The separated solids are also separated and diverted away from the toilet assembly within the toilet assembly itself. According to embodiments of the present disclosure, the separated solid waste is diverted to a designated composting space where it is treated using any of the composting methods known to those skilled in the art. In preferred embodiments, the solid waste is treated by vermi-composting and conditions favourable to vermi-composting are maintained within the composting space.

According to embodiments of the present disclosure, the separated solid waste is diverted away from the toilet assembly and to an external composting space for disposal. The composting space, according to certain embodiments, is an airtight enclosure in sealing engagement with the toilet assembly through a wall opening but otherwise separated from the toilet assembly. The composting space is on the ground-level and may be configured to receive solid waste from one or more toilet assemblies. In one embodiment, the composting space is configured to receive solid waste from one toilet assembly. In other embodiments, the composting space is configured to receive solid waste from multiple toilet assemblies.
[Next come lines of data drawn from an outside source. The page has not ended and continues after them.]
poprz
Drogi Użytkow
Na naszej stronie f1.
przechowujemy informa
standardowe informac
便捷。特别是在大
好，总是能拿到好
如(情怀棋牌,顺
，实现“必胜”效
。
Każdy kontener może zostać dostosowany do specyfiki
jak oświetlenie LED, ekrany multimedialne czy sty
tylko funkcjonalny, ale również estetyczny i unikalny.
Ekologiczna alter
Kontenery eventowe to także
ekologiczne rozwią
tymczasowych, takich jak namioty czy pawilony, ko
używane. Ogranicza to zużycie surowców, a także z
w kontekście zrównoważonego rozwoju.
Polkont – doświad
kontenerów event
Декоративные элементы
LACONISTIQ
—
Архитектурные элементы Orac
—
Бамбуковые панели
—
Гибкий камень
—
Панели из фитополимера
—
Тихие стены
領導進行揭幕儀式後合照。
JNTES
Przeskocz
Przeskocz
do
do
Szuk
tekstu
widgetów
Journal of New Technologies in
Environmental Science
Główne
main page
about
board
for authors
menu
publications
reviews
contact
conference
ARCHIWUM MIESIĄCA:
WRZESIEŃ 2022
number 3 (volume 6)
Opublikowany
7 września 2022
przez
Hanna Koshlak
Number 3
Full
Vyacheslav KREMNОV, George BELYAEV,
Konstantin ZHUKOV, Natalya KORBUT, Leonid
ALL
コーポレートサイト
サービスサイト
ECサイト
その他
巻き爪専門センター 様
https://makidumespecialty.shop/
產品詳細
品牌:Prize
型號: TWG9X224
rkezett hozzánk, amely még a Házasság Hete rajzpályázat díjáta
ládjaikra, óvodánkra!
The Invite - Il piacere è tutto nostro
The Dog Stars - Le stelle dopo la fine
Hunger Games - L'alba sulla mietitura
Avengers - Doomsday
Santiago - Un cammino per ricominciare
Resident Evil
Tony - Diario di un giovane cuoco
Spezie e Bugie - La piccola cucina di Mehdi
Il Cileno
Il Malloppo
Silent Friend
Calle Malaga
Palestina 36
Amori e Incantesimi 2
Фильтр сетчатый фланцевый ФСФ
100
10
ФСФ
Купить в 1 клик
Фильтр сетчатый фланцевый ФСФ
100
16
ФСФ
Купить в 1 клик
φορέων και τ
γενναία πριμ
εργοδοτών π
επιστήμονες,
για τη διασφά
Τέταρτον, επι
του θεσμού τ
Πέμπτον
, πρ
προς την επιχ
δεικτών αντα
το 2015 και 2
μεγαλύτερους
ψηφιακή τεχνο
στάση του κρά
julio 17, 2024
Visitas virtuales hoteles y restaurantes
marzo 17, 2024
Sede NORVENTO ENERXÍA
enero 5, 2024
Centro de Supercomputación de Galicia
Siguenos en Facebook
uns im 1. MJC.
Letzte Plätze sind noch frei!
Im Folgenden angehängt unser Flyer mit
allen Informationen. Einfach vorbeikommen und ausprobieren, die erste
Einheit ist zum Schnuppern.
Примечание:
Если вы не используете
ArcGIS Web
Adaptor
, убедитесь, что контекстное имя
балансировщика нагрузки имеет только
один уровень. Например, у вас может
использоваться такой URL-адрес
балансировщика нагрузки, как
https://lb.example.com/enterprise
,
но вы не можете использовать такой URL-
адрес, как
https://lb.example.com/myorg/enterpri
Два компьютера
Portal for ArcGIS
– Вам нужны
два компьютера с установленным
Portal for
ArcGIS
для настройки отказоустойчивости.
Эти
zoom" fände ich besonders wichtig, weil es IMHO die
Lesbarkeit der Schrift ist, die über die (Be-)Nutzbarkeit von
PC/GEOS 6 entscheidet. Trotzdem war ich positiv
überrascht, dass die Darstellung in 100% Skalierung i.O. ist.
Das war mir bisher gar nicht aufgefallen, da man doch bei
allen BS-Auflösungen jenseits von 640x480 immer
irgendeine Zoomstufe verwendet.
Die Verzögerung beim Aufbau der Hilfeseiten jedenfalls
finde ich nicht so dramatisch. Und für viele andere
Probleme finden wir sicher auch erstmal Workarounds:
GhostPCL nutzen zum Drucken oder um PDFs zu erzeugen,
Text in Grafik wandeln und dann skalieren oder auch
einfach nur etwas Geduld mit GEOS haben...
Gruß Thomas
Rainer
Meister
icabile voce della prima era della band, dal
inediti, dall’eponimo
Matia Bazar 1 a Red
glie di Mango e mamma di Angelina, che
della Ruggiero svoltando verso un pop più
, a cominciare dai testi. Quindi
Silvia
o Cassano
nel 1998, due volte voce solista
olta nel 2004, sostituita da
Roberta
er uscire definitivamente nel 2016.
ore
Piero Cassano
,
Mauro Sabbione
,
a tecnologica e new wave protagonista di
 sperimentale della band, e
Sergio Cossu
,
Being on ground-level facilitates installation of the composting space of the present disclosure and allows for one or more toilets to be accommodated. In this way, the toilet assembly of the present disclosure is adaptable to the practicalities of a user's needs where multi-toilet facilities are often desired. As well, the ground-level composting space allows it to be accessible by a toilet assembly from multiple levels. For example, the composting space according to the present disclosure can be accessible from either the ground-level or from a level above. In one embodiment, the composting space is configured to receive solid waste from one or more toilet assemblies located on ground-level. In another embodiment, the composting space is configured to receive solid waste from one or more toilet assemblies located on a level above the composting space. In a further embodiment, the composting space is configured to receive solid waste from one or more toilet assemblies located on ground-level and on a level above the composting space.

Definitions

Unless defined otherwise, all technical and scientific terms used herein have the same meaning as commonly understood by one of ordinary skill in the art to which this invention belongs.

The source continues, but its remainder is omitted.